Easter, my grandmother and the trouble with caraway seeds

Which items of food from your childhood did your parents force you to eat which now, blessed with the gift of choice, you wouldn’t touch with a proverbial bargepole? Pig trotters, cow heels and various items of offal, such as hearts, brains and ‘lights’, may spring to mind. Brussels sprouts, of course, and possibly dubious seafood such as cockles and whelks. Some may also rejoice that tripe and onions and beef dripping rarely feature on the menu these days, outside of Michelin-starred restaurants that really should know better.

As I mull over these delicacies, all of which I have consumed reluctantly, my mind wanders back to Easter visits to my grandmother’s spick and span council house on the other side of the Pennines. Both my mother and grandma were good cooks, but prone to using ‘unusual’ ingredients.

Breakfast was a highlight, as daily I woke to the tantalising smell of homemade hot cross buns, to be bathed in golden butter. Lunch was always the same; a stew, heavy on potato and light on the meat, followed by tinned rice pudding. Tea was often tongue sandwiches or brawn followed by strawberry jelly and evaporated milk.

This being Easter, however, it was only a matter of time before my grandma’s festive offering of caraway seed biscuits made their annual appearance. The caraway seed was as near to exotic, foreign or inventive as my grandma’s modest baking aspirations ever got, and she was proud of stepping out of her comfort zone, as a later generation might have remarked.

For the uninitiated, caraway biscuits are made from shortbread flavoured with seeds which taste of aniseed and liquorice with a peppery undertone, as Nigella might say. The problem is that the tiny splinter-like seeds find their way into every crevice and crack between your teeth and have a tendency to stick in the palate. Consequently, for an hour or so after tea my brother and I had to pick seeds from our mouths, which was impolite.

So we didn’t love the biscuits. As a six-year-old, I was unaware that the caraway seed represents the virtue of faithfulness and that in medieval Germany they were placed under a child’s crib or sprinkled on coffins to keep away wicked spirits. Neither did I care that the caraway cross is popular at Easter time in Sweden, and that the Poles lovingly add the seeds to bread, vodka and soups. Caraway allegedly enhances the flavour of savoury dishes and goes well with vegetables such as cabbage, although I was spared this culinary invention.

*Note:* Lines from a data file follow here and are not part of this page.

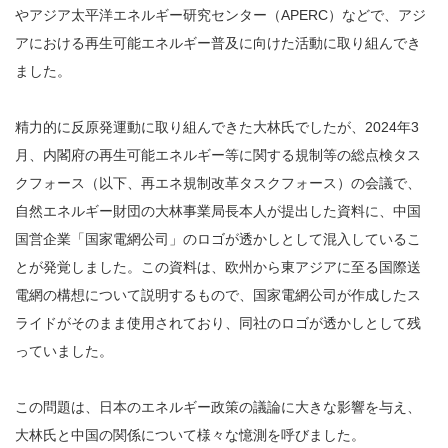
やアジア太平洋エネルギー研究センター（APERC）などで、アジ
アにおける再生可能エネルギー普及に向けた活動に取り組んでき
ました。
精力的に反原発運動に取り組んできた大林氏でしたが、2024年3
月、内閣府の再生可能エネルギー等に関する規制等の総点検タス
クフォース（以下、再エネ規制改革タスクフォース）の会議で、
自然エネルギー財団の大林事業局長本人が提出した資料に、中国
国営企業「国家電網公司」のロゴが透かしとして混入しているこ
とが発覚しました。この資料は、欧州から東アジアに至る国際送
電網の構想について説明するもので、国家電網公司が作成したス
ライドがそのまま使用されており、同社のロゴが透かしとして残
っていました。
この問題は、日本のエネルギー政策の議論に大きな影響を与え、
大林氏と中国の関係について様々な憶測を呼びました。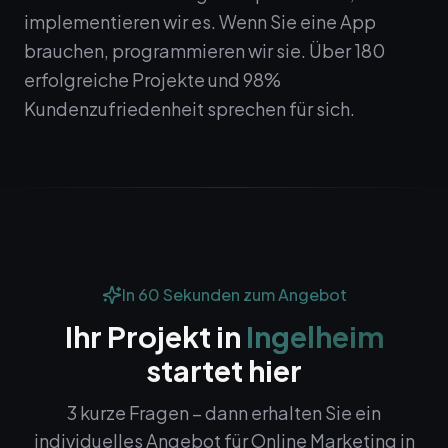
implementieren wir es. Wenn Sie eine App
brauchen, programmieren wir sie. Über 180
erfolgreiche Projekte und 98%
Kundenzufriedenheit sprechen für sich.
In 60 Sekunden zum Angebot
Ihr Projekt in
Ingelheim
startet hier
3 kurze Fragen – dann erhalten Sie ein
individuelles Angebot für
Online Marketing
in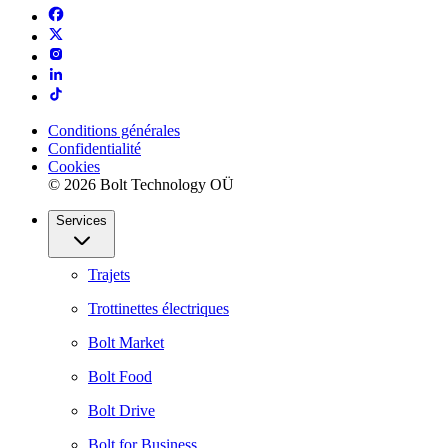
Conditions générales
Confidentialité
Cookies
© 2026 Bolt Technology OÜ
Services
Trajets
Trottinettes électriques
Bolt Market
Bolt Food
Bolt Drive
Bolt for Business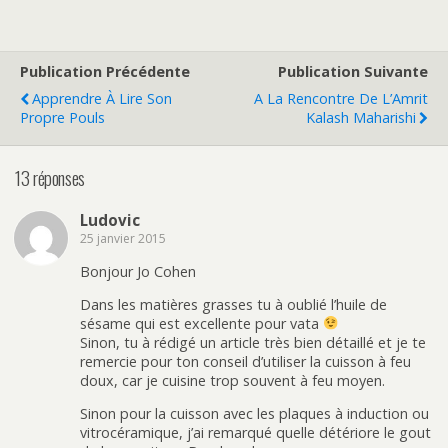
Publication Précédente
Publication Suivante
Apprendre À Lire Son
A La Rencontre De L’Amrit
Propre Pouls
Kalash Maharishi
13 réponses
Ludovic
25 janvier 2015
Bonjour Jo Cohen
Dans les matières grasses tu à oublié l’huile de
sésame qui est excellente pour vata
Sinon, tu à rédigé un article très bien détaillé et je te
remercie pour ton conseil d’utiliser la cuisson à feu
doux, car je cuisine trop souvent à feu moyen.
Sinon pour la cuisson avec les plaques à induction ou
vitrocéramique, j’ai remarqué quelle détériore le gout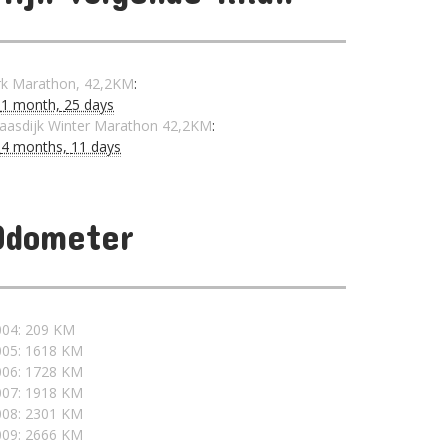
rk Marathon, 42,2KM
:
n
1 month,
25 days
aasdijk Winter Marathon 42,2KM
:
n
4 months,
11 days
Odometer
004: 209 KM
005: 1618 KM
006: 1728 KM
007: 1918 KM
008: 2301 KM
009: 2666 KM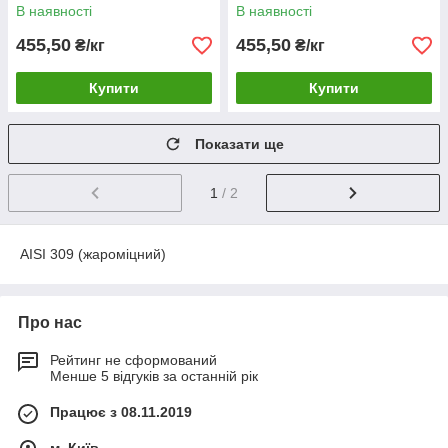
градусів
градусів
В наявності
В наявності
455,50
455,50
₴/кг
₴/кг
Купити
Купити
Показати ще
1
/ 2
AISI 309 (жароміцний)
Про нас
Рейтинг не сформований
Менше 5 відгуків за останній рік
Працює з 08.11.2019
м. Київ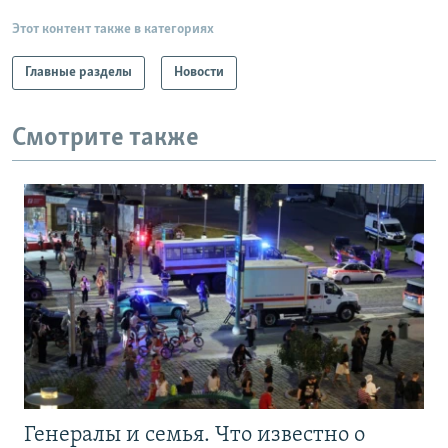
Этот контент также в категориях
Главные разделы
Новости
Смотрите также
Генералы и семья. Что известно о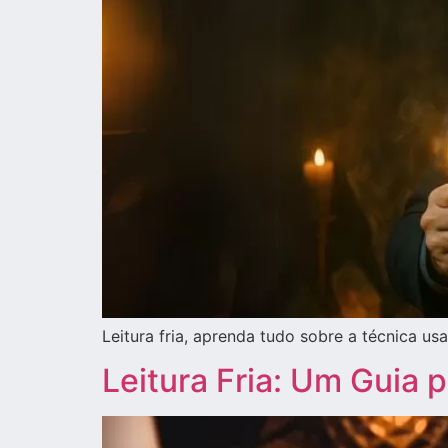
Leitura fria, aprenda tudo sobre a técnica u
Leitura Fria: Um Guia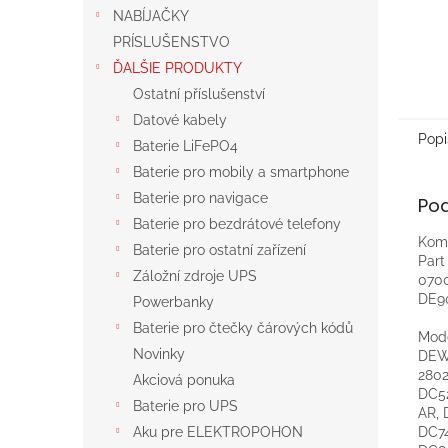
NABÍJAČKY
PRÍSLUŠENSTVO
ĎALŠIE PRODUKTY
Ostatní příslušenství
Datové kabely
Popi
Baterie LiFePO4
Baterie pro mobily a smartphone
Baterie pro navigace
Po
Baterie pro bezdrátové telefony
Komp
Baterie pro ostatní zařízení
Par
Záložní zdroje UPS
0700
DE90
Powerbanky
Baterie pro čtečky čárových kódů
Mod
Novinky
DEW
2802
Akciová ponuka
DC52
Baterie pro UPS
AR, 
DC7
Aku pre ELEKTROPOHON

Why caraway seeds are associated with Easter is unclear, although some say that caraway cake was made to celebrate the sowing of spring wheat, and so it is seen as a welcome sign of warmer months to come.

I haven’t had to eat one of my grandma’s biscuits for nearly 60 years now. Nevertheless, if I could go back in time and sit at that teatime table, with its immaculate tablecloth and omnipresent jar of beetroot, with a roaring coal fire behind me, I would. I would also try to redeem my previous poor manners – after all, Easter is the season of redemption. Even for caraway seed biscuits.